Because I always preferred to write than talk, I took to paper and vomited my anger leaving skid marks that caused an eyesore.
This is NOT one of my proudest moments. I hope the “victim” eventually found in their hearts to forgive me. Because it took me years to forgive myself from that experience. In fact, it’s the same reason, I was afraid to write and I was sure writing was not for me.
To cut the long story short, I was being authentic with my feelings as I could be in my naive youth with freedom of speech, in a time and space (South Africa) where such a thing was for a privileged few.

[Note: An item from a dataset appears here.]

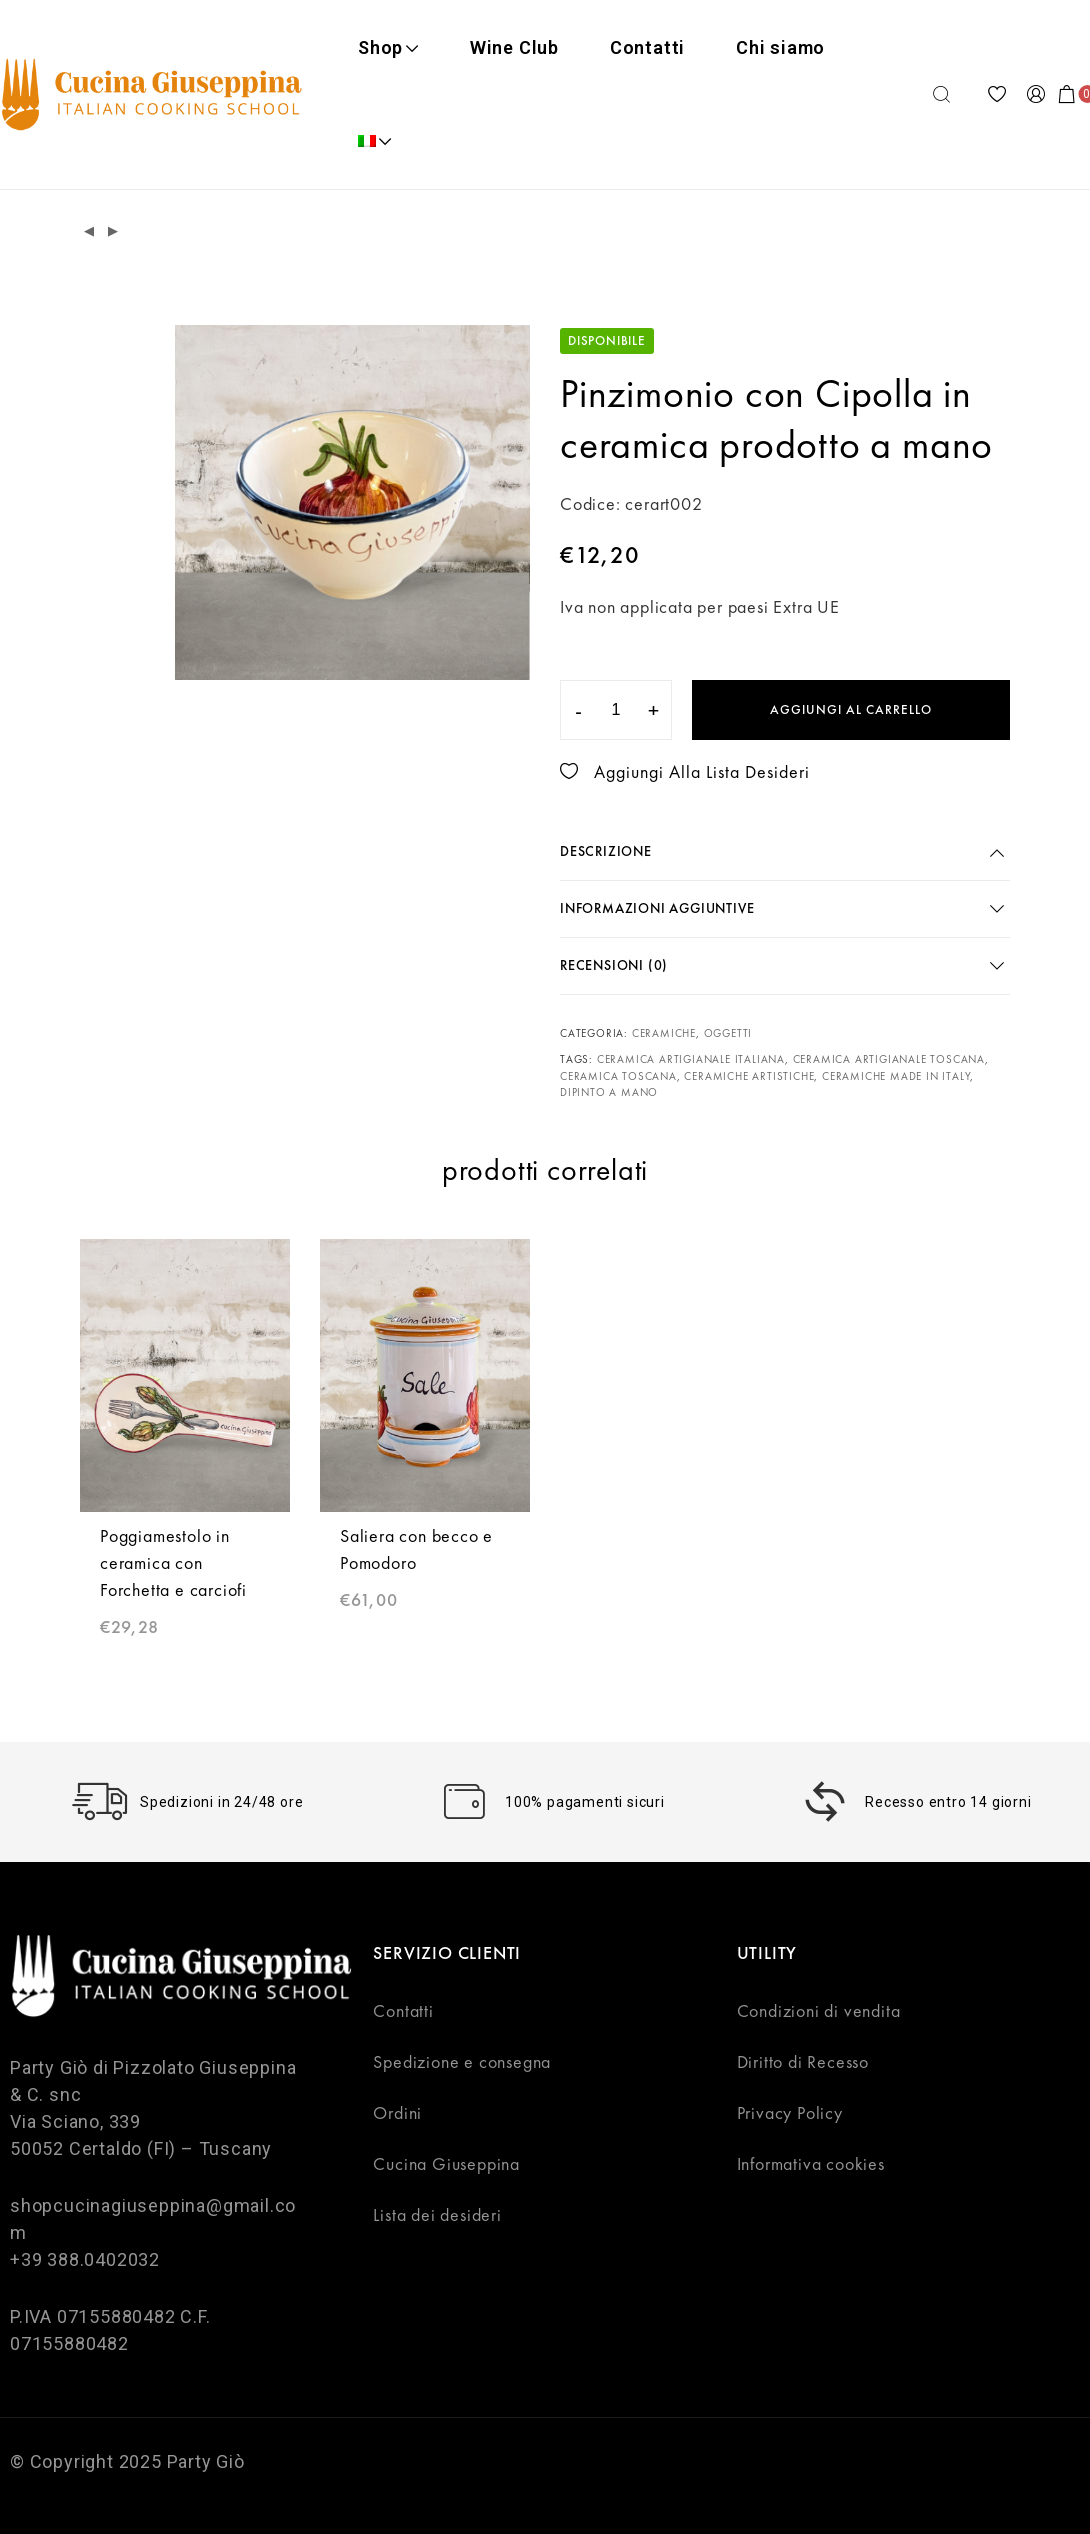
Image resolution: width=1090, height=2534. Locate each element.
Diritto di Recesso (803, 2061)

The lesson learnt from that experience? Being authentic doesn’t mean being mean or let my feelings run rampage. It’s a lesson that has come in handy even today, with novel writing.
When I feel like strangling a character, I go out into the woods in search of solitude. A space, where I can breathe and clear my mind.
And all this was inspired by Rommy, who asks us to talk about a time when being authentically yourself made things interesting.